What you should do -> Work out how many lines in the records contain the word "Running", and give that number alone.

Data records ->
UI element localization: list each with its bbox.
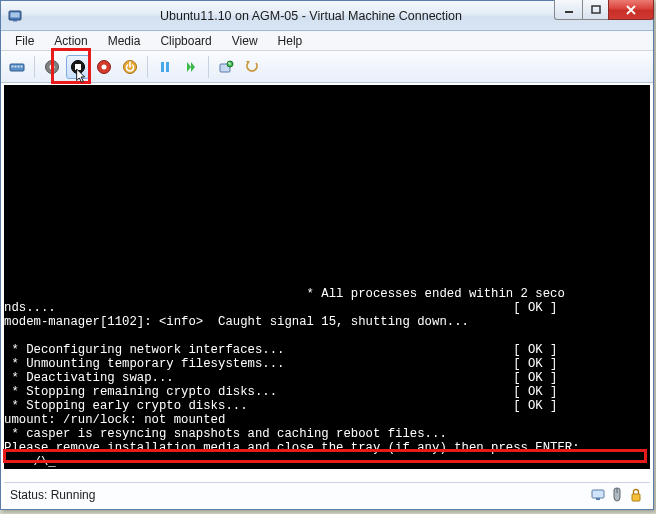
svg-rect-3 xyxy=(565,11,573,13)
reset-button[interactable] xyxy=(179,55,203,79)
lock-icon[interactable] xyxy=(628,487,644,503)
toolbar-separator xyxy=(208,56,209,78)
revert-button[interactable] xyxy=(240,55,264,79)
svg-rect-24 xyxy=(592,490,604,498)
window-controls xyxy=(554,0,654,20)
svg-marker-23 xyxy=(246,61,250,64)
menu-clipboard[interactable]: Clipboard xyxy=(150,32,221,50)
start-button[interactable] xyxy=(40,55,64,79)
maximize-button[interactable] xyxy=(582,0,608,20)
snapshot-button[interactable] xyxy=(214,55,238,79)
menu-view[interactable]: View xyxy=(222,32,268,50)
minimize-button[interactable] xyxy=(554,0,582,20)
toolbar-separator xyxy=(147,56,148,78)
svg-rect-17 xyxy=(161,62,164,72)
pause-button[interactable] xyxy=(153,55,177,79)
toolbar xyxy=(1,51,653,83)
svg-rect-1 xyxy=(11,12,20,17)
svg-marker-20 xyxy=(191,62,195,72)
svg-rect-6 xyxy=(12,65,14,67)
svg-rect-9 xyxy=(21,65,23,67)
menu-media[interactable]: Media xyxy=(98,32,151,50)
save-button[interactable] xyxy=(118,55,142,79)
svg-rect-18 xyxy=(166,62,169,72)
svg-rect-2 xyxy=(13,20,17,22)
menu-help[interactable]: Help xyxy=(268,32,313,50)
svg-point-11 xyxy=(50,64,55,69)
ctrl-alt-del-button[interactable] xyxy=(5,55,29,79)
svg-rect-4 xyxy=(592,6,600,13)
close-button[interactable] xyxy=(608,0,654,20)
titlebar[interactable]: Ubuntu11.10 on AGM-05 - Virtual Machine … xyxy=(1,1,653,31)
shutdown-button[interactable] xyxy=(92,55,116,79)
status-label: Status: Running xyxy=(10,488,95,502)
svg-rect-13 xyxy=(75,64,81,70)
mouse-icon[interactable] xyxy=(609,487,625,503)
svg-point-15 xyxy=(102,64,107,69)
console-output: * All processes ended within 2 seco nds.… xyxy=(4,287,650,469)
svg-rect-8 xyxy=(18,65,20,67)
menu-file[interactable]: File xyxy=(5,32,44,50)
app-icon xyxy=(7,8,23,24)
display-icon[interactable] xyxy=(590,487,606,503)
svg-marker-19 xyxy=(187,62,191,72)
svg-rect-7 xyxy=(15,65,17,67)
svg-rect-25 xyxy=(596,498,600,500)
statusbar: Status: Running xyxy=(4,482,650,506)
svg-rect-27 xyxy=(632,494,640,501)
vm-window: Ubuntu11.10 on AGM-05 - Virtual Machine … xyxy=(0,0,654,510)
vm-console[interactable]: * All processes ended within 2 seco nds.… xyxy=(4,85,650,469)
menubar: File Action Media Clipboard View Help xyxy=(1,31,653,51)
menu-action[interactable]: Action xyxy=(44,32,97,50)
turn-off-button[interactable] xyxy=(66,55,90,79)
toolbar-separator xyxy=(34,56,35,78)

Your solution -> 2